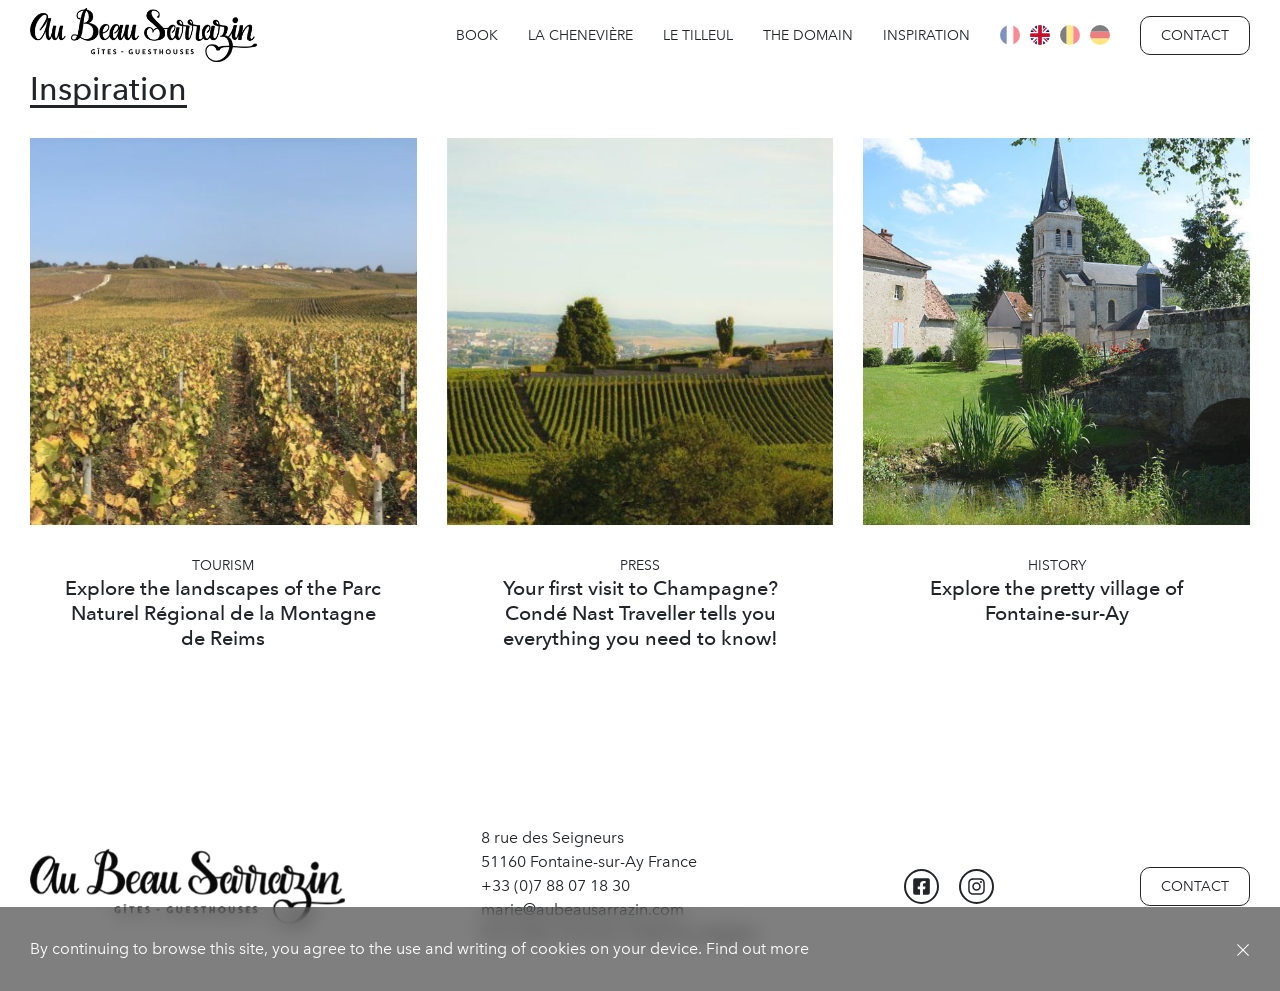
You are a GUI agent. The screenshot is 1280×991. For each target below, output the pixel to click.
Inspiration (926, 35)
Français (1010, 35)
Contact (1195, 35)
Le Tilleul (698, 35)
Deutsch (1100, 35)
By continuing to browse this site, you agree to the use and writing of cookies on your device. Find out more (419, 948)
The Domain (808, 35)
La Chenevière (580, 35)
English (1040, 35)
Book (477, 35)
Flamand (1070, 35)
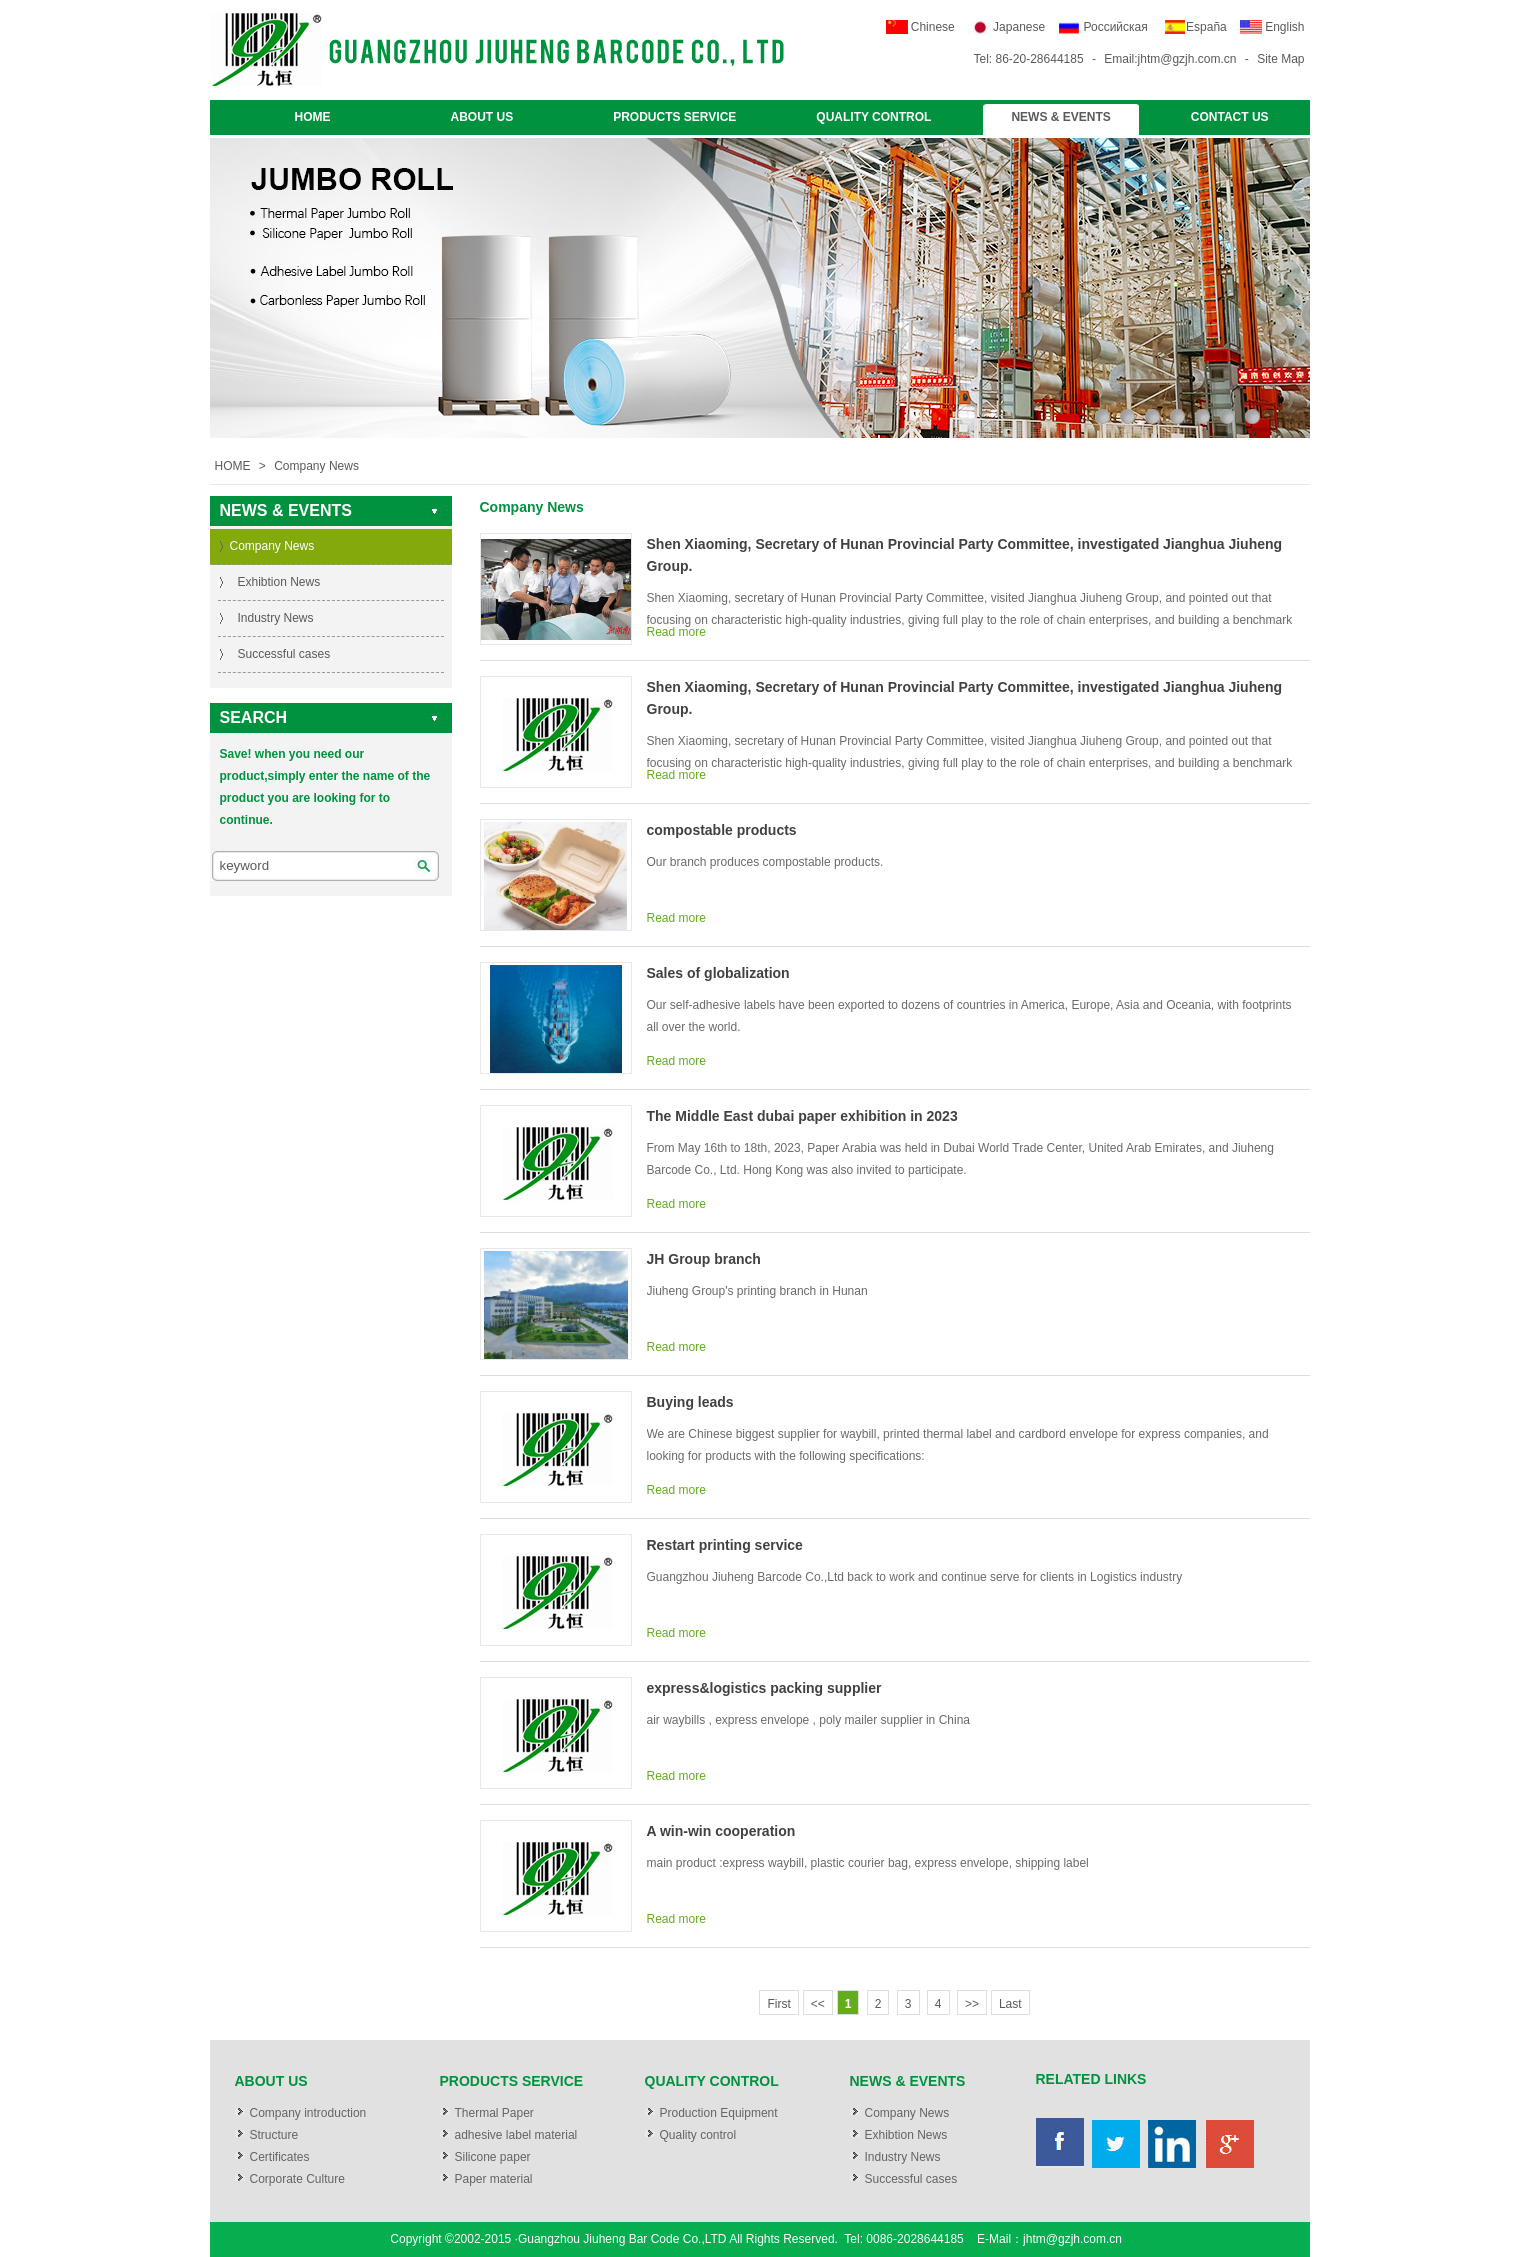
+ + +
**Your instructions:** Retype the material in full, exactly as written, and exclude the pictures.

**Task output:**
You are a GUI agent. The screenshot is 1280×991. For each target below, output the pixel to click.
Inspiration (926, 35)
Français (1010, 35)
Contact (1195, 35)
Le Tilleul (698, 35)
Deutsch (1100, 35)
By continuing to browse this site, you agree to the use and writing of cookies on your device. Find out more (419, 948)
The Domain (808, 35)
La Chenevière (580, 35)
English (1040, 35)
Book (477, 35)
Flamand (1070, 35)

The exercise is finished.